Start of Data section
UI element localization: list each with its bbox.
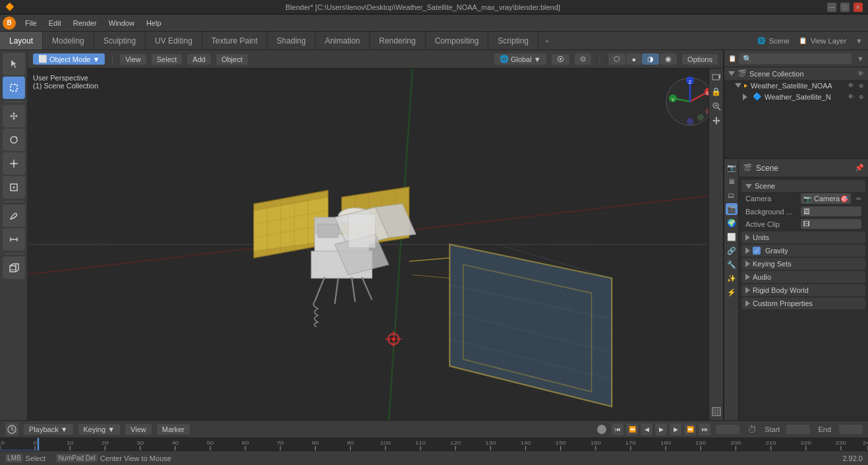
viewport-camera-icon[interactable] — [710, 71, 722, 83]
props-tab-render[interactable]: 📷 — [726, 162, 738, 173]
snap-button[interactable]: ⦿ — [552, 54, 569, 65]
tool-measure[interactable] — [3, 228, 25, 251]
props-tab-view-layer[interactable]: 🗂 — [726, 189, 738, 201]
outliner-search[interactable] — [739, 53, 852, 64]
rigid-body-header[interactable]: Rigid Body World — [741, 284, 865, 296]
keying-sets-header[interactable]: Keying Sets — [741, 258, 865, 270]
current-frame[interactable]: 1 — [716, 425, 739, 434]
camera-picker[interactable]: 🎯 — [840, 195, 848, 202]
timeline-body[interactable]: -10 0 10 20 30 40 50 60 70 80 — [0, 438, 868, 450]
tab-modeling[interactable]: Modeling — [43, 32, 94, 49]
outliner-item-0[interactable]: ▸ Weather_Satellite_NOAA 👁 ⊕ — [724, 80, 868, 91]
jump-start-btn[interactable]: ⏮ — [612, 423, 623, 435]
material-btn[interactable]: ◑ — [642, 53, 659, 65]
tool-rotate[interactable] — [3, 129, 25, 151]
blender-logo[interactable]: B — [3, 16, 16, 30]
menu-window[interactable]: Window — [103, 18, 140, 28]
prev-keyframe-btn[interactable]: ⏪ — [626, 423, 638, 435]
item0-restrict[interactable]: ⊕ — [859, 82, 864, 89]
tool-move[interactable] — [3, 105, 25, 127]
menu-render[interactable]: Render — [68, 18, 102, 28]
jump-end-btn[interactable]: ⏭ — [699, 423, 710, 435]
viewport-lock-icon[interactable]: 🔒 — [710, 86, 722, 98]
collection-visibility[interactable]: 👁 — [857, 70, 864, 77]
view-layer-label[interactable]: View Layer — [811, 37, 846, 45]
vp-select-menu[interactable]: Select — [152, 54, 183, 65]
next-frame-btn[interactable]: ▶ — [670, 423, 681, 435]
viewport-canvas[interactable]: User Perspective (1) Scene Collection X … — [28, 69, 723, 420]
props-tab-constraints[interactable]: 🔗 — [726, 245, 738, 257]
play-btn[interactable]: ▶ — [655, 423, 667, 435]
tool-add-cube[interactable] — [3, 257, 25, 279]
proportional-edit[interactable]: ⊙ — [575, 53, 591, 65]
maximize-button[interactable]: □ — [840, 3, 850, 12]
camera-edit[interactable]: ✏ — [856, 195, 861, 202]
menu-help[interactable]: Help — [141, 18, 167, 28]
item0-eye[interactable]: 👁 — [848, 82, 854, 89]
props-tab-physics[interactable]: ⚡ — [726, 286, 738, 298]
tool-transform[interactable] — [3, 176, 25, 199]
playback-menu[interactable]: Playback ▼ — [24, 424, 73, 435]
props-tab-scene[interactable]: 🎬 — [726, 203, 738, 215]
close-button[interactable]: ✕ — [854, 3, 863, 12]
vp-object-menu[interactable]: Object — [216, 54, 248, 65]
tool-annotate[interactable] — [3, 204, 25, 227]
end-frame[interactable]: 250 — [839, 425, 863, 434]
tool-select[interactable] — [3, 77, 25, 99]
view-menu[interactable]: View — [125, 424, 152, 435]
scene-section-header[interactable]: Scene — [741, 180, 865, 192]
vp-view-menu[interactable]: View — [120, 54, 146, 65]
props-tab-modifiers[interactable]: 🔧 — [726, 259, 738, 270]
rendered-btn[interactable]: ◉ — [660, 53, 677, 65]
scene-label[interactable]: Scene — [769, 37, 790, 45]
outliner-filter-icon[interactable]: ▼ — [857, 55, 864, 63]
outliner-item-1[interactable]: 🔷 Weather_Satellite_N 👁 ⊕ — [724, 91, 868, 102]
tool-scale[interactable] — [3, 152, 25, 175]
item1-eye[interactable]: 👁 — [848, 93, 854, 100]
tab-animation[interactable]: Animation — [316, 32, 370, 49]
viewport-pan-icon[interactable] — [710, 115, 722, 127]
tab-uv-editing[interactable]: UV Editing — [146, 32, 202, 49]
tab-rendering[interactable]: Rendering — [370, 32, 425, 49]
header-filter-icon[interactable]: ▼ — [855, 37, 863, 45]
props-tab-object[interactable]: ⬜ — [726, 231, 738, 243]
tab-shading[interactable]: Shading — [268, 32, 316, 49]
tab-compositing[interactable]: Compositing — [426, 32, 489, 49]
tab-texture-paint[interactable]: Texture Paint — [202, 32, 268, 49]
props-tab-particles[interactable]: ✨ — [726, 272, 738, 284]
props-pin[interactable]: 📌 — [855, 164, 864, 172]
gravity-section-header[interactable]: ✓ Gravity — [741, 245, 865, 257]
start-frame[interactable]: 1 — [786, 425, 810, 434]
prev-frame-btn[interactable]: ◀ — [641, 423, 652, 435]
keyframe-dot[interactable] — [597, 425, 606, 434]
units-section-header[interactable]: Units — [741, 232, 865, 243]
keying-menu[interactable]: Keying ▼ — [78, 424, 121, 435]
viewport-grid-icon[interactable] — [710, 406, 722, 418]
background-field[interactable]: 🖼 — [801, 206, 861, 216]
menu-file[interactable]: File — [20, 18, 42, 28]
tab-sculpting[interactable]: Sculpting — [94, 32, 146, 49]
scene-collection-row[interactable]: 🎬 Scene Collection 👁 — [724, 67, 868, 80]
marker-menu[interactable]: Marker — [157, 424, 190, 435]
item1-restrict[interactable]: ⊕ — [859, 94, 864, 100]
next-keyframe-btn[interactable]: ⏩ — [684, 423, 696, 435]
mode-select[interactable]: ⬜ Object Mode ▼ — [33, 53, 105, 65]
viewport-zoom-icon[interactable] — [710, 100, 722, 112]
tab-add-button[interactable]: + — [538, 32, 556, 49]
timeline-mode-btn[interactable] — [5, 423, 18, 436]
viewport[interactable]: ⬜ Object Mode ▼ | View Select Add Object… — [28, 50, 723, 420]
custom-props-header[interactable]: Custom Properties — [741, 297, 865, 309]
camera-field[interactable]: 📷 Camera 🎯 — [801, 193, 851, 204]
tool-cursor[interactable] — [3, 53, 25, 75]
props-tab-output[interactable]: 🖥 — [726, 175, 738, 187]
tab-layout[interactable]: Layout — [0, 32, 43, 49]
gravity-checkbox[interactable]: ✓ — [753, 247, 761, 255]
audio-header[interactable]: Audio — [741, 271, 865, 283]
menu-edit[interactable]: Edit — [43, 18, 67, 28]
options-btn[interactable]: Options — [682, 54, 718, 65]
vp-add-menu[interactable]: Add — [187, 54, 211, 65]
solid-btn[interactable]: ● — [626, 53, 641, 65]
props-tab-world[interactable]: 🌍 — [726, 217, 738, 229]
wireframe-btn[interactable]: ⬡ — [608, 53, 625, 65]
tab-scripting[interactable]: Scripting — [488, 32, 538, 49]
End of Data section
What you need to do:
Return a copy of each line in the entries that contains "camera".

Task response:
viewport-camera-icon[interactable] — [710, 71, 722, 83]
camera-picker[interactable]: 🎯 — [840, 195, 848, 202]
camera-edit[interactable]: ✏ — [856, 195, 861, 202]
camera-field[interactable]: 📷 Camera 🎯 — [801, 193, 851, 204]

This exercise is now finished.